First off is the reason I got a copy of this book. (thank god it was used) I am experimenting with options to lock down linux, I wanted to know about, and set up a wide range of technologies to get a good feeling for how much security linux can provide.
I was quite happy to see a section covering how to be a small time CA. (found at the beginning of the stunnel section) This section is so bad, it doesn't even use the right options to say sign a cert from a different server. That is right a book I paid money for didn't even bother to look up the correct options to sign a cert, to be a small time CA? The kerberos section was ok, but it reads like a hobbyist wrote the chapter, and not an experienced admin. I found myself taking notes to follow along, just to redo the instructions to fit my own needs. Lastly ldap. This chapter is simply so awful it inspired me to write this review. I was testing the chapters of this book against the current Debian stable. The only thing this book is good for, is to let you know what other books you should buy instead. I just placed orders for dedicated books, on the chapters from this book I was interested in learning more about.
To recap: The instructions are wrong, the book is inconsistent. I am ashamed o'reilly let this book pass as they have some of the best books.
By Michael D. Bauer
Second Edition January 2005
544 pages, $44.95 US
This book goes along with the moving trend of the normal computer user, securing your data. Servers generally are targeted more often than the average home PC because most are made to be accessible from the outside world. This is where securing that server comes into play. This book covers the tools and techniques to securing your Bastion host.
First I'd like to start out and explain what Bastion host means as according this book so you can understand what this book covers more specifically. Bastion Host is defined as "A system that runs publicly accessible services but is usually not itself a firewall. Bastion hosts are what we put on DMZ (although they can be put anywhere). The term implies that a certain amount of system hardening has been done, but sadly, this is not always the case."
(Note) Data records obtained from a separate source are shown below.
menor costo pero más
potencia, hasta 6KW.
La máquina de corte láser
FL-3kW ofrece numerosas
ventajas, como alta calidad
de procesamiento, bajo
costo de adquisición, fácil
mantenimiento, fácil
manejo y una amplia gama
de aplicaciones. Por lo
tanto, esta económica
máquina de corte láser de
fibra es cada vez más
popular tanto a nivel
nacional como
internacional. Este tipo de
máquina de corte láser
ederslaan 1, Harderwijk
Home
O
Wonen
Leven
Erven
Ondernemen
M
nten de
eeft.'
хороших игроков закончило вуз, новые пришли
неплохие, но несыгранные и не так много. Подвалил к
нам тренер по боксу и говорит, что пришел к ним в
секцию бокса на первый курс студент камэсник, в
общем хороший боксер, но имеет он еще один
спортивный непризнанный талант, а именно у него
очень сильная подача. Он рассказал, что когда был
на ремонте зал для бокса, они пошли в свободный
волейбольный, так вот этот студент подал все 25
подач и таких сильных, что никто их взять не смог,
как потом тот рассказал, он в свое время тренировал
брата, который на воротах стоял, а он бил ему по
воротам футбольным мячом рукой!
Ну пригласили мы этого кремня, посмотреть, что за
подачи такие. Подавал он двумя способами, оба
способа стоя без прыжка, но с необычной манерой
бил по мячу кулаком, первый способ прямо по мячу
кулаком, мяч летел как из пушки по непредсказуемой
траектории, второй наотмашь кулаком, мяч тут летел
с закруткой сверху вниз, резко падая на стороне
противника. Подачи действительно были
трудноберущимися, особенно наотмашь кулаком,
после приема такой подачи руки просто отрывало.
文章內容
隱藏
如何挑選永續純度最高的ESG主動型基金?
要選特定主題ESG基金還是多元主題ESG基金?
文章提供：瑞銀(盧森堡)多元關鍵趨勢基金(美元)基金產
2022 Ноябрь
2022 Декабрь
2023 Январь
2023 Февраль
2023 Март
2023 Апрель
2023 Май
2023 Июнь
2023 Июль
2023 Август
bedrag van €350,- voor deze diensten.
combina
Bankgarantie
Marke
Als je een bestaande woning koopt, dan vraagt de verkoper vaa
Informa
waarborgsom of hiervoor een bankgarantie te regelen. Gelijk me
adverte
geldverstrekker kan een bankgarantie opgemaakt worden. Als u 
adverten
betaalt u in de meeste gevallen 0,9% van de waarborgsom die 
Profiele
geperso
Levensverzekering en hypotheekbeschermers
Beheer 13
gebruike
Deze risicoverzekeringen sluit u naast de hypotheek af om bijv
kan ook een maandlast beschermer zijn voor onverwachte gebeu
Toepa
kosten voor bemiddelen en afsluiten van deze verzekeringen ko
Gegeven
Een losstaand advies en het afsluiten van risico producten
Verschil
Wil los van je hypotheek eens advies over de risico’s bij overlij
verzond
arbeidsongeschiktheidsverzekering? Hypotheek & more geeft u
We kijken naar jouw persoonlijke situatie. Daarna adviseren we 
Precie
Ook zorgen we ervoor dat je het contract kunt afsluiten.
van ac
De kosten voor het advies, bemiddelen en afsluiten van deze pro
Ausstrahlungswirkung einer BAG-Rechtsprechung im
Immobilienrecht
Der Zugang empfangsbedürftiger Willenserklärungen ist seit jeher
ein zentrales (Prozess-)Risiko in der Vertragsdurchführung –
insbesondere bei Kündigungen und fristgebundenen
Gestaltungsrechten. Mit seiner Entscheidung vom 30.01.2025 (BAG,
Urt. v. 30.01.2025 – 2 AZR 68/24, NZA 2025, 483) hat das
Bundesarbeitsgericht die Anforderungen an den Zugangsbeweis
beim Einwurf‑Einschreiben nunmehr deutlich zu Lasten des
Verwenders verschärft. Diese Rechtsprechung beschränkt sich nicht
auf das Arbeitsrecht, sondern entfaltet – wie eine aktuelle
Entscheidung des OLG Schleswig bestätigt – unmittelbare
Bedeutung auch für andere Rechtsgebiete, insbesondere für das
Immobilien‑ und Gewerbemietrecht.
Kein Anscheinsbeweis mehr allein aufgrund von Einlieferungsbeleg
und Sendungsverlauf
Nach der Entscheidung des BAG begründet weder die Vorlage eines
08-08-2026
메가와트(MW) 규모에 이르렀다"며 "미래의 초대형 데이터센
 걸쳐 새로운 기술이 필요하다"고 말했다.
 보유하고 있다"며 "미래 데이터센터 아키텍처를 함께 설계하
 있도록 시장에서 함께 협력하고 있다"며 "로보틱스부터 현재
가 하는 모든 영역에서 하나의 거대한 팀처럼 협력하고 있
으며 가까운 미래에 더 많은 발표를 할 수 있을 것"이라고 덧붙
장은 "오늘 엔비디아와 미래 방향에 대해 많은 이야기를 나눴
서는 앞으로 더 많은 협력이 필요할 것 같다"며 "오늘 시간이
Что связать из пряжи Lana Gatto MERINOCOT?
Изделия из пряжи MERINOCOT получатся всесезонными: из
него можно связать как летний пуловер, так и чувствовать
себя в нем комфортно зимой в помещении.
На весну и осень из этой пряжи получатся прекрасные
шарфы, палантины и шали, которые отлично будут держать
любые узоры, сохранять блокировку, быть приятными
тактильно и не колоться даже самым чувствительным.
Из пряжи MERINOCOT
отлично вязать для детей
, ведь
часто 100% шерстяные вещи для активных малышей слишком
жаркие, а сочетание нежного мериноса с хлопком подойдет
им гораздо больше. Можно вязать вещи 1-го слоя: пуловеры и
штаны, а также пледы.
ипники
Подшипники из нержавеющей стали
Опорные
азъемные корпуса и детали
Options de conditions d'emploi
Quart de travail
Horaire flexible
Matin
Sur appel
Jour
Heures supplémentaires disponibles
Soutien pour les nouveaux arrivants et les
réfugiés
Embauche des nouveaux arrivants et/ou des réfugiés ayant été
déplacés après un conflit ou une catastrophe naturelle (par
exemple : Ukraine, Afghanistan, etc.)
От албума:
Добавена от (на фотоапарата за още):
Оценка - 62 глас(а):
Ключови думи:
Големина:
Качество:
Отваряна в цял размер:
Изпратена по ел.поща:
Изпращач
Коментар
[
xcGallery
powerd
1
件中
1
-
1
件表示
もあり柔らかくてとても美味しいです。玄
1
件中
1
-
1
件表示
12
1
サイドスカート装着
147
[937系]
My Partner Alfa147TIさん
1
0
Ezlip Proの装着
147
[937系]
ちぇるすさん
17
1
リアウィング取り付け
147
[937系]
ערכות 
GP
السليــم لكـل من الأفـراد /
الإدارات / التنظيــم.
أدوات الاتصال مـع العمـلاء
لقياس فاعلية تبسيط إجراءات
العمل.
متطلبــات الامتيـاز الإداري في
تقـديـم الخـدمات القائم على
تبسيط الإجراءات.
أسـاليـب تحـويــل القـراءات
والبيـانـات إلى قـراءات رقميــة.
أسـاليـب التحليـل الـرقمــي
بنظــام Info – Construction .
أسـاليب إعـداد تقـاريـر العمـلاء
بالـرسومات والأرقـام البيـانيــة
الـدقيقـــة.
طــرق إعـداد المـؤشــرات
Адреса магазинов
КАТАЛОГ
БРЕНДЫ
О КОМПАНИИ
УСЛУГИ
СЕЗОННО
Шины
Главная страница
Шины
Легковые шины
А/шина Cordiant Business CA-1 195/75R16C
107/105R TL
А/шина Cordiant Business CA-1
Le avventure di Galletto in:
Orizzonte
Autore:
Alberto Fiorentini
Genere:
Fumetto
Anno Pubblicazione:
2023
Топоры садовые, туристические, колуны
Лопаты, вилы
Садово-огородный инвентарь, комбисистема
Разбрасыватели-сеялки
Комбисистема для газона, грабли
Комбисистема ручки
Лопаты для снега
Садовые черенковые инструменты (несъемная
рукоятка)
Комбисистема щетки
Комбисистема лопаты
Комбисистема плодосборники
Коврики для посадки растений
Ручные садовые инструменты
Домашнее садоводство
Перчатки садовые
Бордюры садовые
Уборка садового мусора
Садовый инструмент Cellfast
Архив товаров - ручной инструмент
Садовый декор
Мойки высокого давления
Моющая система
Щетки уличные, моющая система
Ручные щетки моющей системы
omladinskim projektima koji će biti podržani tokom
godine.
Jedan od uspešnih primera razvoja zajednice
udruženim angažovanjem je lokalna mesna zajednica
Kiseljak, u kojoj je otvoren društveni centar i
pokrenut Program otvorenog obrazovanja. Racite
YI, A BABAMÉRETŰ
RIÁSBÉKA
After you understand what a Bastion host is defined as, you should understand that this book mainly covers these server daemons and the systems that run them. But some of the information applies to a Linux desktop system such as a per host iptables firewall, using secure shell, keeping up with your logs, and intrusion detection. Most of these things the average user doesn't care much about but sometimes being paranoid comes in handy.
Someone who would most likely use this book more than the average desktop user would probaly be a system administrator. Securing web, database, ftp, dns, and email servers is what majority of this book contains. Along with covering these server systems, there are guides to securing the Linux system that runs these daemons along with designing the networks around these types of hosts.
One of the sections I'm most fond of is Chapter 2: Designing Perimeter Networks. With this section you can really take a look at the design and layout of the different types of networks and figure out the portions that suit your needs for your own network. The diagrams shown in this chapter help explain what is going on with the traffic and allows you to see exactly what is going on and at what points the systems are protected.
At the end of the book there are 2 well commented iptables firewall scripted that allow you to get a feel for the netfilter iptables system if you're not familiar with it already. With some modification of these scripts you can easily bring them into a working environment depending on your situation, which sometimes these helps with some of the frustration with the iptables syntax. I personally prefer the PF system within OpenBSD for it's clean syntax and have grown away from iptables, but both are powerful firewall systems and should fit the needs of your network.
I'd definitely recommend this book to system admins or anyone who is paranoid about their security. Security is always something that people should be educated about.